Claude Leclerc, conseillère métropolitaine de Rillieux-La-Pape intervient sur la subvention de la Métropole de Lyon à l’ARTAG (Association Régionale des Tsiganes et de leurs Amis Gadjé) le 16 mars 2018

Monsieur le Président, mes chers collègues,

Au moment de débattre de la subvention octroyée à Artag et au réseau Intermed, permettez-moi d’abord de témoigner de mon profond respect pour la communauté des gens du voyage, que ma commune, mais aussi de nombreuses autres, accueille au sein d’une aire aménagée et très bien gérée par nos partenaires de l’Hacienda. Je rencontre fréquemment les membres de cette communauté sur ma commune, qui sont souvent bien intégrés. Certains se sédentarisent et s’impliquent dans la vie de nos villes avec succès. Soyons clairs, cette intervention ne les vise en aucune façon.

Je me permets d’insister là-dessus car il est arrivé, à plusieurs reprises, au sein de toutes les communes de la Métropole, que des campements illicites s’installent sur des terrains publics ou privés. C’est arrivé notamment il y a 3 ans à Rillieux-la-Pape où le Préfet de l’époque avait su procéder à une évacuation de plus de 200 caravanes grâce à des gendarmes mobiles aidés de policiers nationaux et municipaux.

Or, le transfert des compétences en terme d’accueil des gens du voyage à la Métropole a changé les choses puisque l’an dernier, le 16 avril 2017, 35 caravanes se sont installés pendant deux semaines sur un terrain de rugby à Rillieux-la-Pape après avoir sectionné le cadenas et forcé la grille d’accès.

Surs de notre droit, nous avions donc demandé un recours à la force publique à la Préfecture qui a été refusé au motif que la Métropole de Lyon ne disposant pas de suffisamment de places en aire de grand passage, les gens du voyages pouvait s’installer où bon leur semblait. Permettez-nous dans un premier temps de vous interroger sur ce sujet et de nous rassurer sur ce point : une telle situation pourrait-elle se reproduire aujourd’hui ?

La Cour Administrative d’Appel a fort heureusement donné raison à la Préfecture et à la commune presque une année plus tard pour des raisons de forme alors que les gens du voyage étaient partis depuis longtemps.

Quand le droit n’est pas suffisant, il reste la solution de la médiation et nous comptions beaucoup à l’époque sur l’Artag pour jouer les médiateurs. Au vu du tableau présenté, il semble que l’Artag ait effectué 217 médiations, ce qui parait impressionnant… sauf que nous aurions aimé une liste détaillée, et notamment les résultats de ces médiations. Sur Rillieux-la-Pape, le résultat fut l’occupation jusqu’en mai d’un terrain municipal assorti de dégradations dont je ne vais pas faire le détail à cette honorable assemblée afin de ne pas vous provoquer de hauts le cœur.

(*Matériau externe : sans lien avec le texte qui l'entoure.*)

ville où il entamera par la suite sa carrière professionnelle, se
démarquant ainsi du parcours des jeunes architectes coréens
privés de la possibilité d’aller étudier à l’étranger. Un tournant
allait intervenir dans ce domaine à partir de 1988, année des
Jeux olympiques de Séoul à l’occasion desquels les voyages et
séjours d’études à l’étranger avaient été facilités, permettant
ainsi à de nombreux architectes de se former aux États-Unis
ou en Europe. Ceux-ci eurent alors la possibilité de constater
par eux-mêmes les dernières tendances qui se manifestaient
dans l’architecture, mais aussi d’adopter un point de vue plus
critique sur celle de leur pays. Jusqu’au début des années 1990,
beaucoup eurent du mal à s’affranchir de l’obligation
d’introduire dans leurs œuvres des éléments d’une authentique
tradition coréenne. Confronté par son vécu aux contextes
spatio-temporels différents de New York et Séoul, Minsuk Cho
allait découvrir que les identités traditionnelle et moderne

Toujours est-il que les  chiffres alignés sur le tableau que vous nous avez fourni masquent des réalités qui, permettez-moi de le dire, me font douter de l’efficacité du travail de médiation de l’Artag. Je pense au passage que beaucoup de mes collègues Maires se posent la même question. Dans la quasi-totalité des cas d’occupations illicites, il est démontré que des aires de grand passage ou des places en aire d’accueil classique sont disponibles. Il est curieux, et je pèse mes mots, que l’Artag obtienne si peu de résultats lors de ses médiations alors qu’il suffirait parfois de déplacer le campement de 20 km pour qu’il soit installé de manière licite.

En conséquence et en l’absence d’une vraie évaluation qualitative du travail de l’Artag et malgré toute l’estime et le respect que nous témoignons envers les gens du voyage, notre groupe votera contre cette délibération.